Memorization calibration sensitivity: \(\gamma_{\text{KM}} = -0.040\) (largest absolute value), indicating that exact factual recall is the most sensitive capability to calibration data volume.
The four-factor model improves Adj R² by 3.5% over the two-factor baseline \((N, B)\), and extrapolation to Qwen3-32B is validated successfully.

Highlights & Insights¶

The task-stratified scaling law framework is highly practical—it guides practitioners toward informed quantization configuration decisions under resource constraints.
The critical role of fine-grained factors in low-bit regimes is an important finding: default configurations at 3-bit may cause capability collapse.
Consistent behavior across architectures (Qwen3 → Llama-3) confirms the generalizability of the derived laws.

Limitations & Future Work¶

Only GPTQ is employed as the quantization method.
2-bit data are excluded from fitting due to performance collapse.
QAT and mixed-precision scenarios are not considered.
Evaluation of generative tasks is not covered.

vs. Chinchilla Laws: Chinchilla targets full-precision models; this work extends the framework to quantized settings and incorporates group size and calibration set as additional factors.
vs.
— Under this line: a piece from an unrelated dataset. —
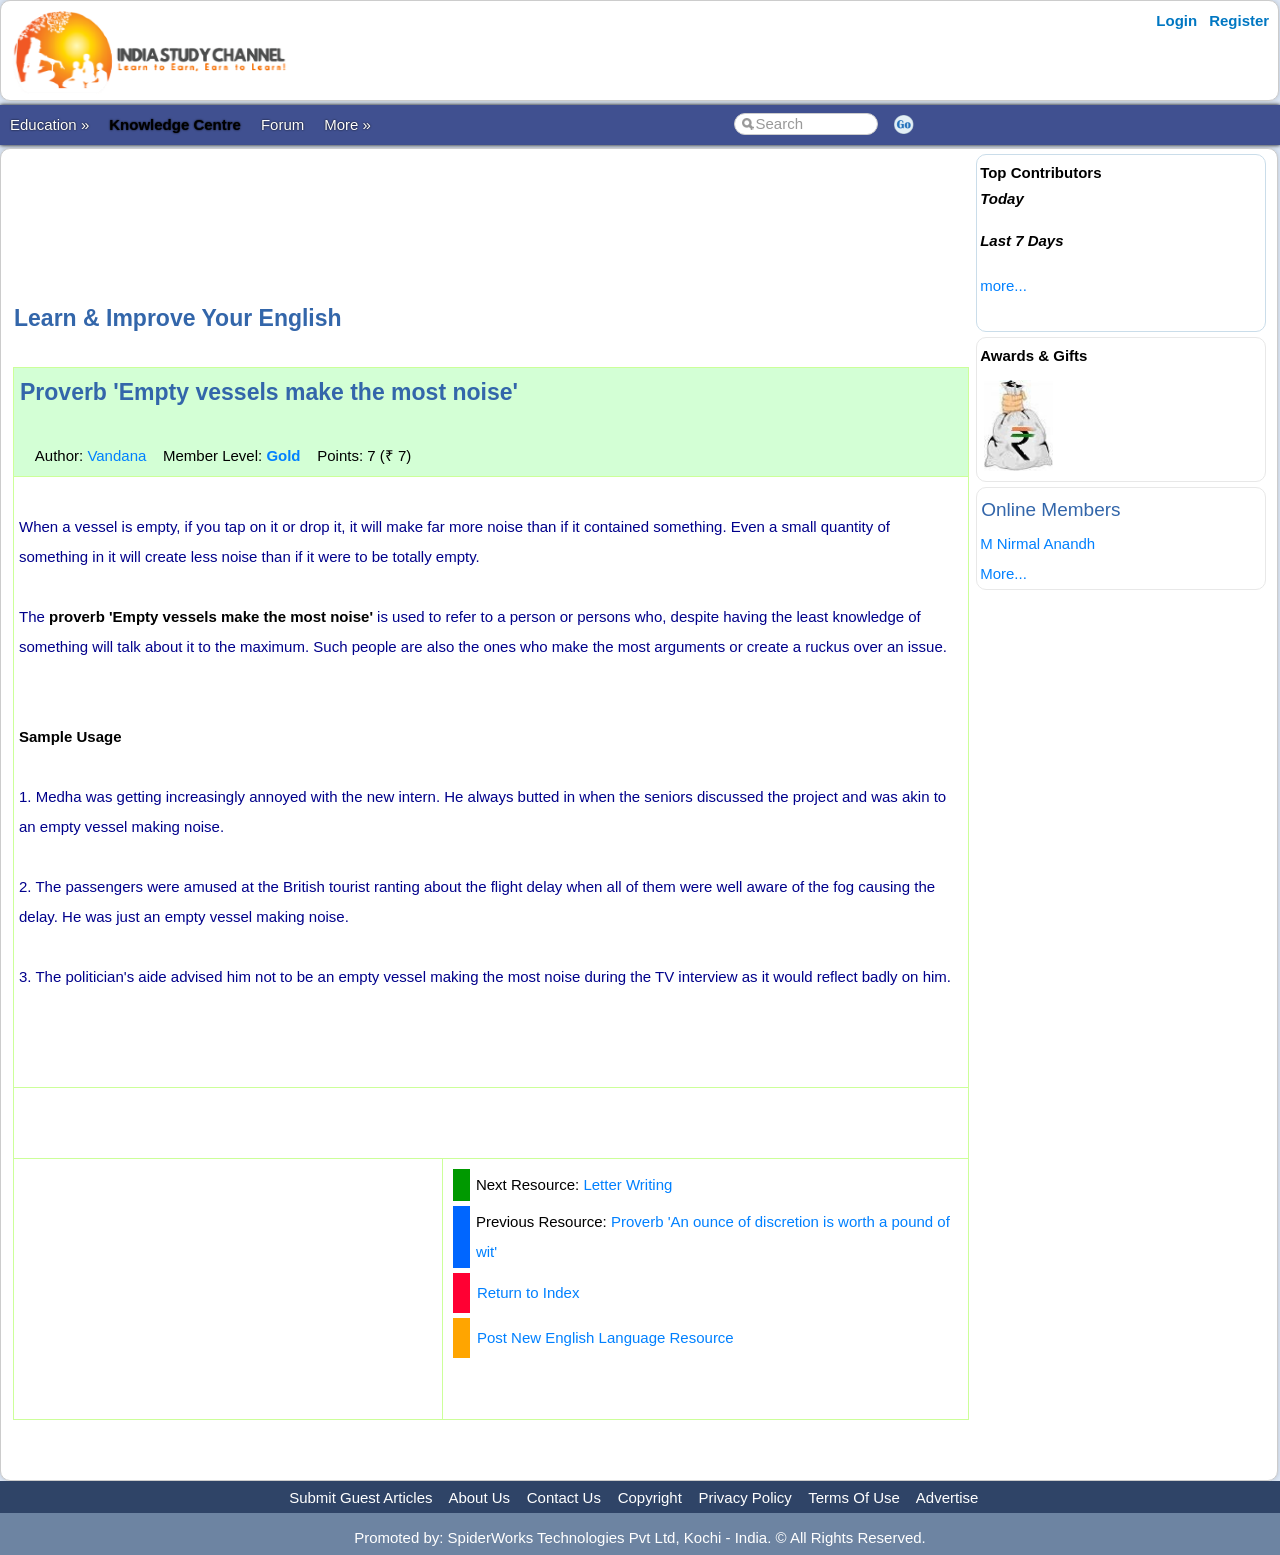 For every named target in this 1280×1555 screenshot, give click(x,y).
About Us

QiD Laws: QiD models only aggregate performance degradation; this work stratifies the analysis across three distinct knowledge capability levels.

Rating¶

Novelty: ⭐⭐⭐⭐ First task-stratified PTQ scaling laws; unified four-factor framework.
Experimental Thoroughness: ⭐⭐⭐⭐⭐ 293 configurations + 14 benchmarks + cross-architecture validation + extrapolation testing.
Writing Quality: ⭐⭐⭐⭐ Clear mathematical derivations; convincing figures and tables.
Value: ⭐⭐⭐⭐⭐ Directly actionable for LLM quantization practice.